NEW DELHI :
The corporate affairs ministry is finalising a takeover code for unlisted companies that is likely to be rolled out soon, Business Standard reported on Monday, citing a government official.
Under the proposed code, a major shareholder alone or with other parties, together representing three-fourth of the shareholding in the company, could move a company law tribunal to take over rest of the stake, the report said.
The move to bring out a takeover code for unlisted companies comes in the wake of one of the most bitterly fought corporate battles in India involving Tata Sons, the holding company of Tata group companies. The National Company Law Appellate Tribunal (NCLAT) had set aside in December the conversion of Tata Sons into a private company from a public company. The matter is now pending before the Supreme Court which stayed the NCLAT order.
Experts said takeover of minority shares in unlisted companies is different from the takeover of minority shares in listed entities which is covered by capital market regulator SEBI’s takeover code. Listed companies have to have a minimum public float of 25% and often have large number of small shareholders, which SEBI’s takeover code seeks to protect. The makeup of minority shareholders in unlisted companies may be different. The public interest in unlisted companies is mainly through its exposure to debt from financial institutions rather than through participation by retail investors.
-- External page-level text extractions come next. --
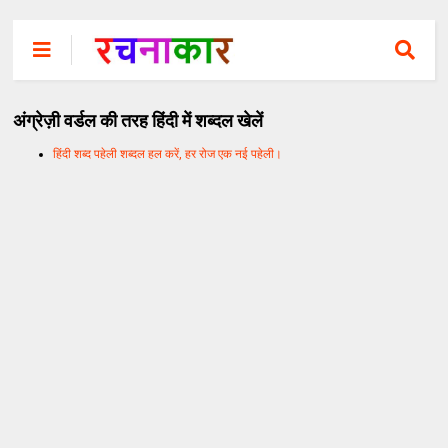
अंग्रेज़ी वर्डल की तरह हिंदी में शब्दल खेलें
हिंदी शब्द पहेली शब्दल हल करें, हर रोज एक नई पहेली।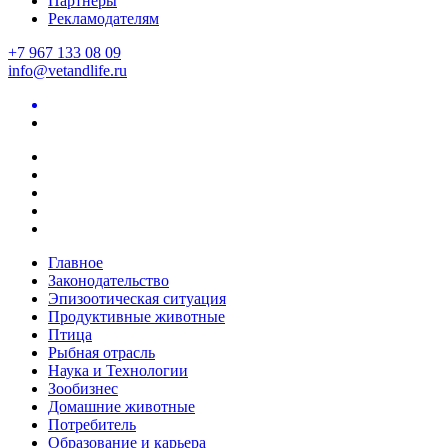
Партнеры
Рекламодателям
+7 967 133 08 09
info@vetandlife.ru
Главное
Законодательство
Эпизоотическая ситуация
Продуктивные животные
Птица
Рыбная отрасль
Наука и Технологии
Зообизнес
Домашние животные
Потребитель
Образование и карьера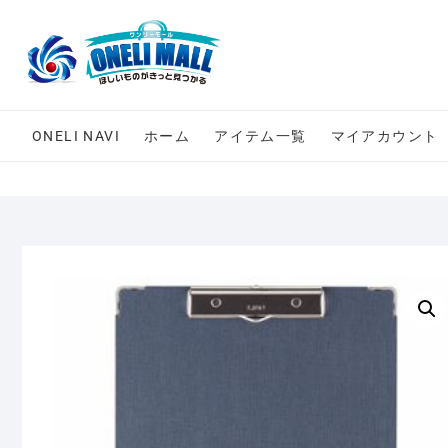
Skip
to
content
ONELI NAVI
ホーム
アイテム一覧
マイアカウント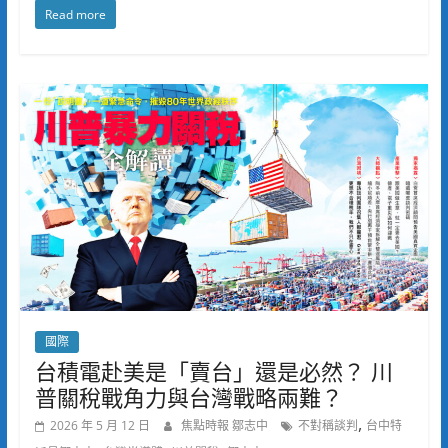
Read more
國際
台積電赴美是「賣台」還是必然？ 川
普關稅戰角力與台灣戰略兩難？
,
2026 年 5 月 12 日
焦點時報 鄒志中
不對稱談判
台中特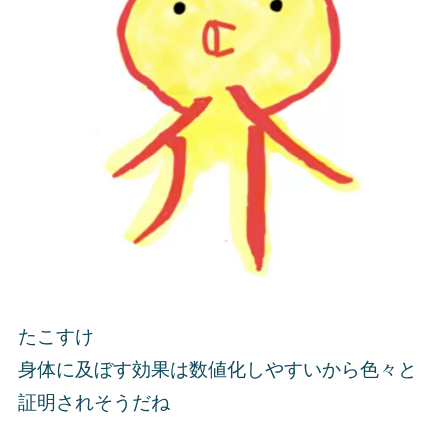
たこすけ
身体に及ぼす効果は数値化しやすいから色々と
証明されそうだね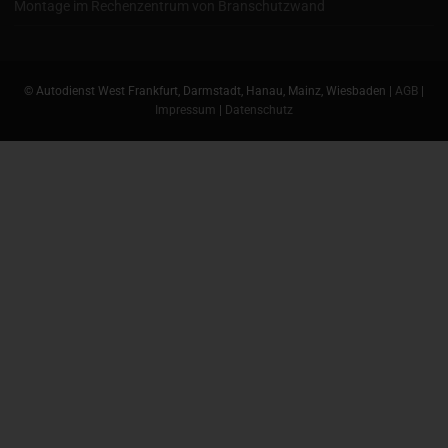
Montage im Rechenzentrum von Branschutzwand
© Autodienst West Frankfurt, Darmstadt, Hanau, Mainz, Wiesbaden |
AGB
|
Impressum
|
Datenschutz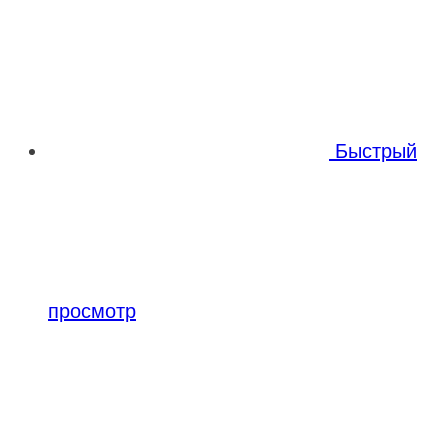
Быстрый
просмотр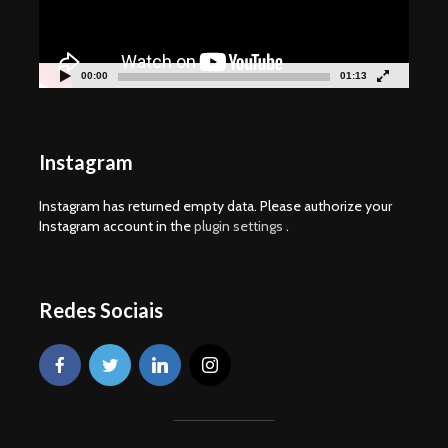
00:00
01:13
Instagram
Instagram has returned empty data. Please authorize your
Instagram account in the
plugin settings
.
Redes Sociais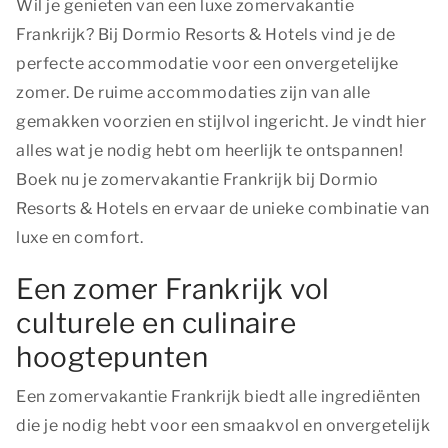
Wil je genieten van een luxe zomervakantie
Frankrijk? Bij Dormio Resorts & Hotels vind je de
perfecte accommodatie voor een onvergetelijke
zomer. De ruime accommodaties zijn van alle
gemakken voorzien en stijlvol ingericht. Je vindt hier
alles wat je nodig hebt om heerlijk te ontspannen!
Boek nu je zomervakantie Frankrijk bij Dormio
Resorts & Hotels en ervaar de unieke combinatie van
luxe en comfort.
Een zomer Frankrijk vol
culturele en culinaire
hoogtepunten
Een zomervakantie Frankrijk biedt alle ingrediënten
die je nodig hebt voor een smaakvol en onvergetelijk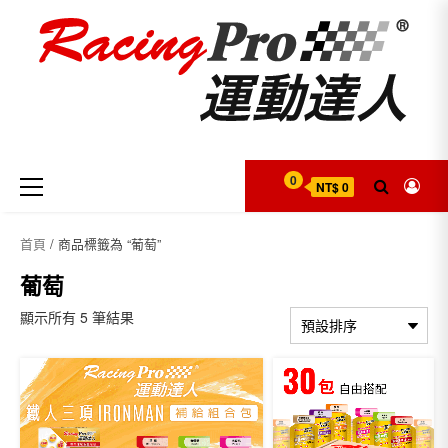
Skip
to
content
Primary
0
NT$ 0
Menu
首頁
/ 商品標籤為 “葡萄”
葡萄
顯示所有 5 筆結果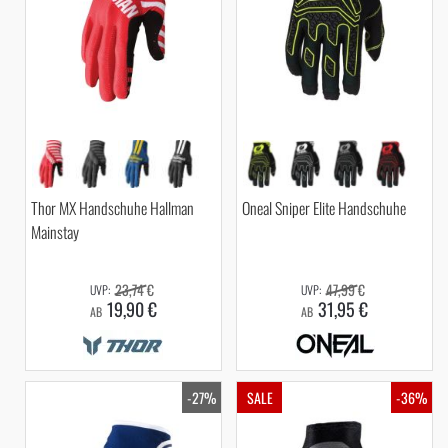
Thor MX Handschuhe Hallman
Oneal Sniper Elite Handschuhe
Mainstay
23,74 €
47,99 €
19,90 €
31,95 €
AB
AB
-27%
SALE
-36%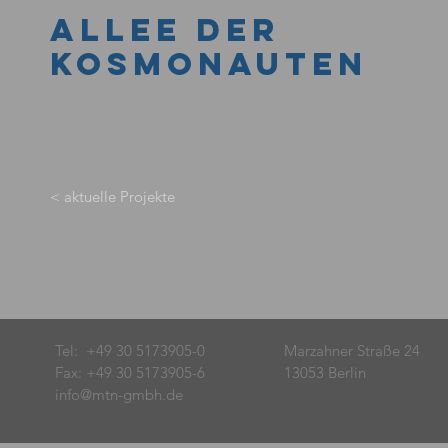
ALLEE DER
KOSMONAUTEN
< aktuelle Projekte
Tel: +49 30 5173905-0
Marzahner Straße 24
Fax: +49 30 5173905-6
13053 Berlin
info@mtn-gmbh.de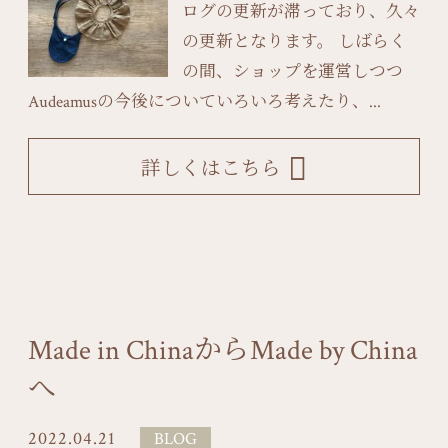
ログの更新が滞っており、久々
の更新となります。 しばらく
の間、ショップを運営しつつ
Audeamusの今後についていろいろ考えたり、...
詳しくはこちら
Made in ChinaからMade by China
へ
2022.04.21
BLOG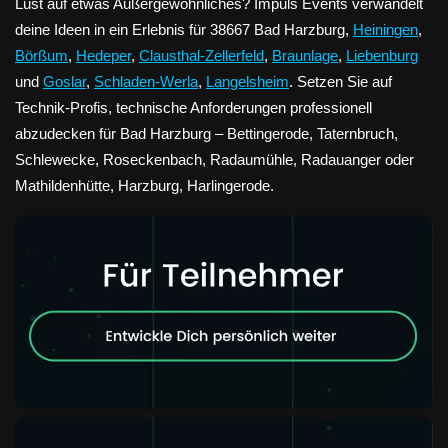
Lust auf etwas Außergewöhnliches? Impuls Events verwandelt
deine Ideen in ein Erlebnis für 38667 Bad Harzburg,
Heiningen
,
Börßum
,
Hedeper
,
Clausthal-Zellerfeld
,
Braunlage
,
Liebenburg
und
Goslar
,
Schladen-Werla
,
Langelsheim
. Setzen Sie auf
Technik-Profis, technische Anforderungen professionell
abzudecken für Bad Harzburg – Bettingerode, Taternbruch,
Schlewecke, Roseckenbach, Radaumühle, Radauanger oder
Mathildenhütte, Harzburg, Harlingerode.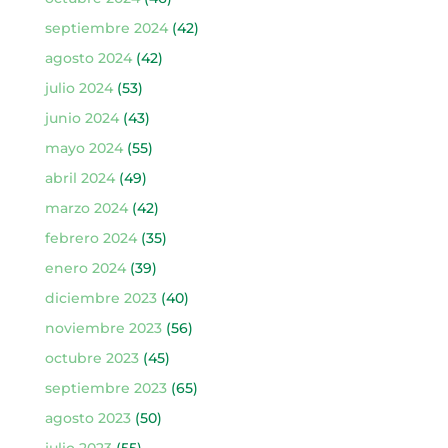
septiembre 2024
(42)
agosto 2024
(42)
julio 2024
(53)
junio 2024
(43)
mayo 2024
(55)
abril 2024
(49)
marzo 2024
(42)
febrero 2024
(35)
enero 2024
(39)
diciembre 2023
(40)
noviembre 2023
(56)
octubre 2023
(45)
septiembre 2023
(65)
agosto 2023
(50)
julio 2023
(55)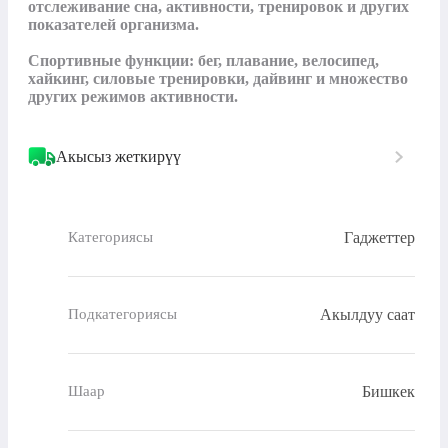
отслеживание сна, активности, тренировок и других 
показателей организма.

Спортивные функции: бег, плавание, велосипед, 
хайкинг, силовые тренировки, дайвинг и множество 
других режимов активности.
Акысыз жеткирүү
Гаджеттер
Категориясы
Акылдуу саат
Подкатегориясы
Бишкек
Шаар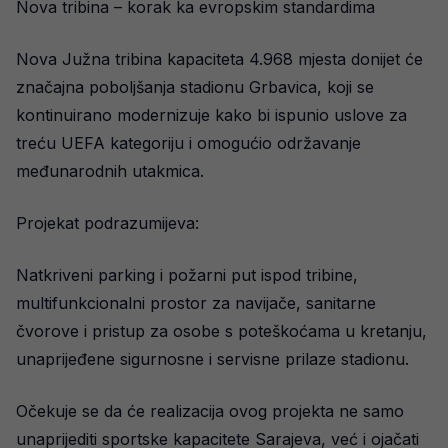
Nova tribina – korak ka evropskim standardima
Nova Južna tribina kapaciteta 4.968 mjesta donijet će
značajna poboljšanja stadionu Grbavica, koji se
kontinuirano modernizuje kako bi ispunio uslove za
treću UEFA kategoriju i omogućio održavanje
međunarodnih utakmica.
Projekat podrazumijeva:
Natkriveni parking i požarni put ispod tribine,
multifunkcionalni prostor za navijače, sanitarne
čvorove i pristup za osobe s poteškoćama u kretanju,
unaprijeđene sigurnosne i servisne prilaze stadionu.
Očekuje se da će realizacija ovog projekta ne samo
unaprijediti sportske kapacitete Sarajeva, već i ojačati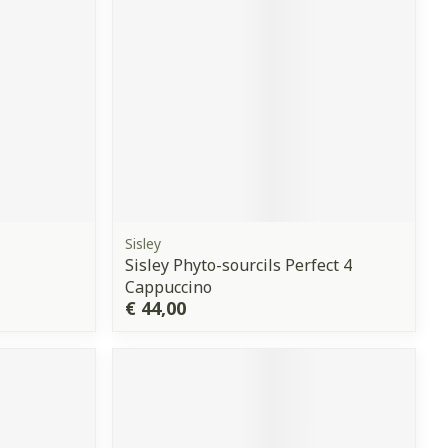
Sisley
Sisley Phyto-sourcils Perfect 4
Cappuccino
€ 44,00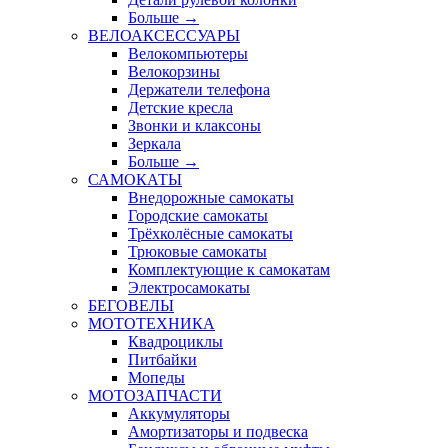
Больше
→
ВЕЛОАКСЕССУАРЫ
Велокомпьютеры
Велокорзины
Держатели телефона
Детские кресла
Звонки и клаксоны
Зеркала
Больше
→
САМОКАТЫ
Внедорожные самокаты
Городские самокаты
Трёхколёсные самокаты
Трюковые самокаты
Комплектующие к самокатам
Электросамокаты
БЕГОВЕЛЫ
МОТОТЕХНИКА
Квадроциклы
Питбайки
Мопеды
МОТОЗАПЧАСТИ
Аккумуляторы
Амортизаторы и подвеска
“Providing for the exit of minority shareholders in unlisted companies in the law may be good thing but implementing a mechanism for this is not an easy task. Unlike many listed companies, unlisted ones have fewer shareholders. There has to be further discussions on this and any offer to take over minority shares or exit of minority shareholders in an unlisted company have to be voluntary,” said Pavan Kumar Vijay, founder of advisory firm Corporate Professionals.